Two new high severity vulnerabilities have been identified in the OpenSSL Software Foundation cryptographic library version 3.0.0. This open-source library is used to encrypt HTTPS connections and other communication channels, so has been relied upon by many as a security measure. These new vulnerabilities could cause denial of service or possible remote code execution to take place, compromising the security of the service being provided. OpenSSL released a security advisory this week detailing these two vulnerabilities and stating that there is currently no evidence of a working exploit for either flaw at the time of publishing. Both flaws are exploited by specially crafting a malicious certificate with malformed email addresses.

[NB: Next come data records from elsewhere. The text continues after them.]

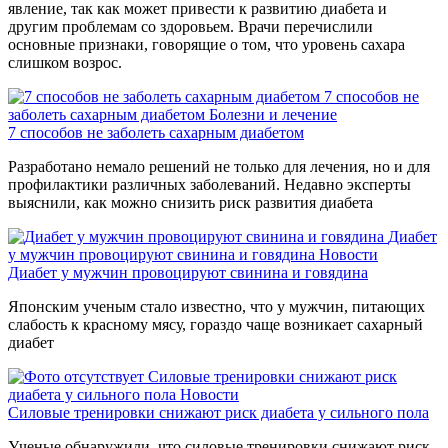
явление, так как может привести к развитию диабета и
другим проблемам со здоровьем. Врачи перечислили
основные признаки, говорящие о том, что уровень сахара
слишком возрос.
7 способов не
заболеть сахарным диабетом
Болезни и лечение
7 способов не заболеть сахарным диабетом
Разработано немало решений не только для лечения, но и для
профилактики различных заболеваний. Недавно эксперты
выяснили, как можно снизить риск развития диабета
Диабет
у мужчин провоцируют свинина и говядина
Новости
Диабет у мужчин провоцируют свинина и говядина
Японским ученым стало известно, что у мужчин, питающих
слабость к красному мясу, гораздо чаще возникает сахарный
диабет
Силовые тренировки снижают риск
диабета у сильного пола
Новости
Силовые тренировки снижают риск диабета у сильного пола
Ученые обнаружили, что силовые тренировки снижают риск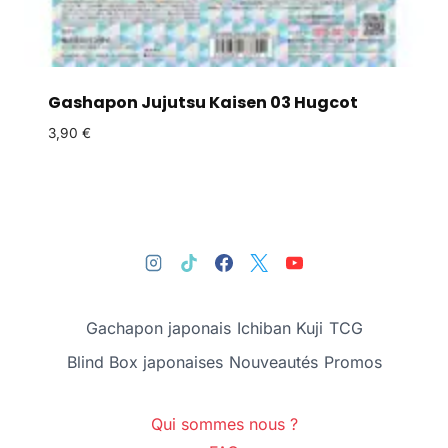
Gashapon Jujutsu Kaisen 03 Hugcot
3,90
€
Gachapon japonais
Ichiban Kuji
TCG
Blind Box japonaises
Nouveautés
Promos
Qui sommes nous ?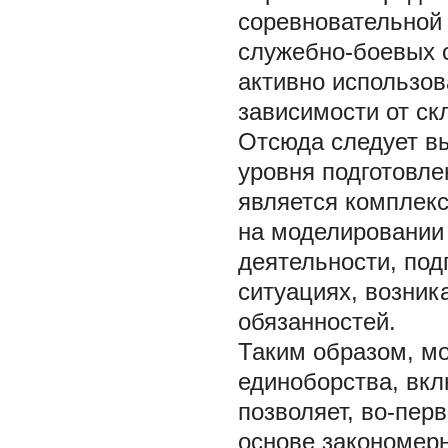
соревновательной
служебно-боевых с
активно использов
зависимости от с
Отсюда следует в
уровня подготовле
является комплек
на моделировании
деятельности, под
ситуациях, возни
обязанностей.
Таким образом, м
единоборства, вк
позволяет, во-пер
основе закономер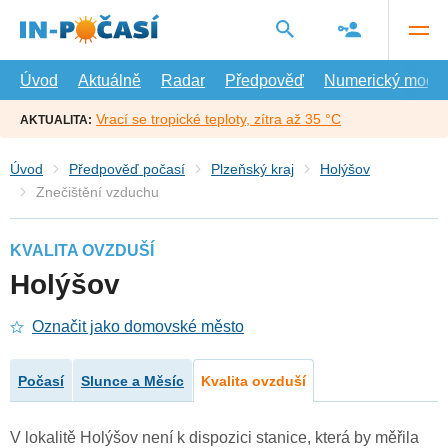
Přejít
na
hlavní
obsah
Úvod
Aktuálně
Radar
Předpověď
Numerický model
Vrací se tropické teploty, zítra až 35 °C
AKTUALITA:
Úvod
Předpověď počasí
Plzeňský kraj
Holýšov
Znečištění vzduchu
KVALITA OVZDUŠÍ
Holýšov
Označit jako domovské město
Počasí
Slunce a Měsíc
Kvalita ovzduší
V lokalitě Holýšov není k dispozici stanice, která by měřila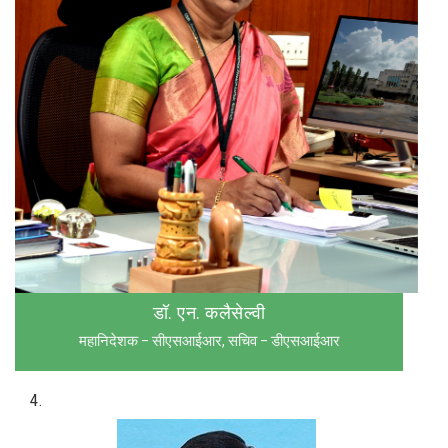
डॉ. एन. कलैसेल्वी
महानिदेशक – सीएसआईआर, सचिव – डीएसआईआर
4.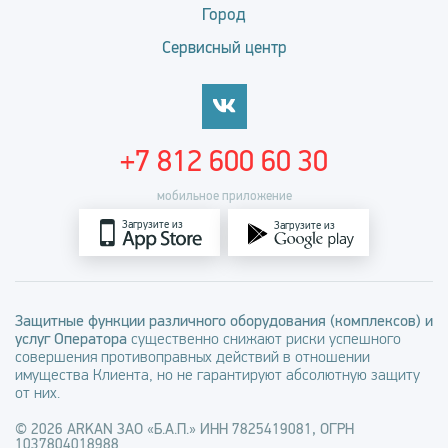
Город
Сервисный центр
+7 812 600 60 30
мобильное приложение
Загрузите из
Загрузите из
Защитные функции различного оборудования (комплексов) и
услуг Оператора
существенно снижают риски успешного
совершения противоправных действий в отношении
имущества Клиента, но не гарантируют абсолютную защиту
от них.
© 2026 ARKAN ЗАО «Б.А.П.» ИНН 7825419081, ОГРН
1037804018988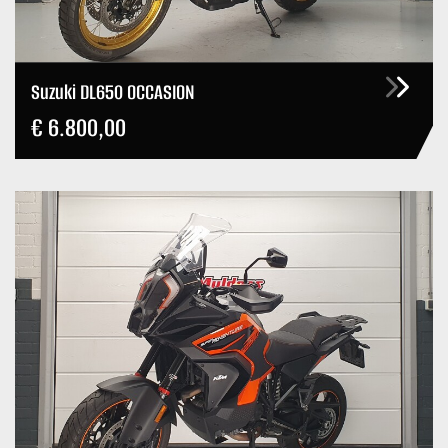
Suzuki DL650 OCCASION
€ 6.800,00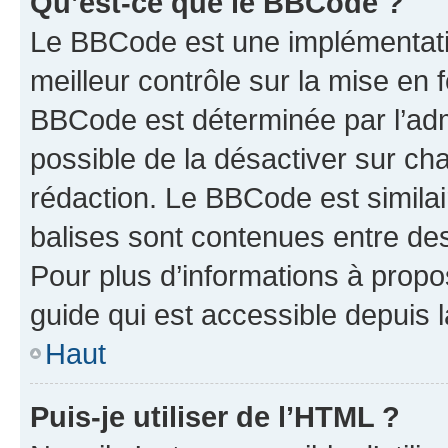
Qu’est-ce que le BBCode ?
Le BBCode est une implémentatio
meilleur contrôle sur la mise en 
BBCode est déterminée par l’adm
possible de la désactiver sur c
rédaction. Le BBCode est similair
balises sont contenues entre des 
Pour plus d’informations à propo
guide qui est accessible depuis 
Haut
Puis-je utiliser de l’HTML ?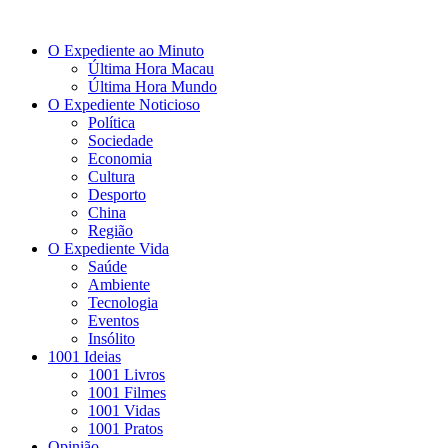
O Expediente ao Minuto
Última Hora Macau
Última Hora Mundo
O Expediente Noticioso
Política
Sociedade
Economia
Cultura
Desporto
China
Região
O Expediente Vida
Saúde
Ambiente
Tecnologia
Eventos
Insólito
1001 Ideias
1001 Livros
1001 Filmes
1001 Vidas
1001 Pratos
Opinião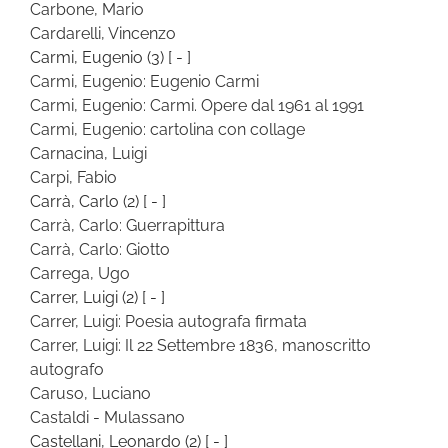
Carbone, Mario
Cardarelli, Vincenzo
Carmi, Eugenio
(3)
[ - ]
Carmi, Eugenio: Eugenio Carmi
Carmi, Eugenio: Carmi. Opere dal 1961 al 1991
Carmi, Eugenio: cartolina con collage
Carnacina, Luigi
Carpi, Fabio
Carrà, Carlo
(2)
[ - ]
Carrà, Carlo: Guerrapittura
Carrà, Carlo: Giotto
Carrega, Ugo
Carrer, Luigi
(2)
[ - ]
Carrer, Luigi: Poesia autografa firmata
Carrer, Luigi: Il 22 Settembre 1836, manoscritto
autografo
Caruso, Luciano
Castaldi - Mulassano
Castellani, Leonardo
(2)
[ - ]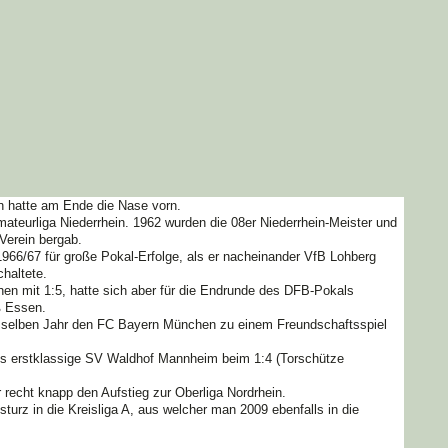
n hatte am Ende die Nase vorn.
mateurliga Niederrhein. 1962 wurden die 08er Niederrhein-Meister und
 Verein bergab.
 1966/67 für große Pokal-Erfolge, als er nacheinander VfB Lohberg
chaltete.
en mit 1:5, hatte sich aber für die Endrunde des DFB-Pokals
ß Essen.
im selben Jahr den FC Bayern München zu einem Freundschaftsspiel
ls erstklassige SV Waldhof Mannheim beim 1:4 (Torschütze
r recht knapp den Aufstieg zur Oberliga Nordrhein.
bsturz in die Kreisliga A, aus welcher man
2009 ebenfalls in die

The first vulnerability, tracked as CVE-2022-3602, was originally described as a critical severity flaw, however this has since been downgraded to ‘high’ severity. The flaw occurs within the X.509 certificate verification functionality and requires a CA to have signed the malicious certificate. A malicious certificate can be created which contains a specially crafted email address causing the content to overflow into the buffer. The presence of code in the buffer can allow for remote code execution, or cause denial of service by causing the application to crash.
The second vulnerability, tracked as CVE-2022-3786, is a high severity vulnerability that occurs within the same X.509 certificate verification region. This vulnerability similarly can cause a buffer overrun though manipulation of the name constraint checking and malicious certificate verification. For an attacker to exploit this flaw, they need to include a number of bytes containing the `.’ character (decimal 46) when they craft their malicious email address which is encoded in the certificate. This results in a buffer overflow, which causes the application to crash, causing denial of service.
Users should update the version of OpenSSL they use to version 3.0.7 if they are currently using any versions prior to this release. This version includes patches for both of these vulnerabilities and can be downloaded from the OpenSSL source website. Any users of OpenSSL versions 1.1.1 and 1.0.2 are not affected by either of these flaws.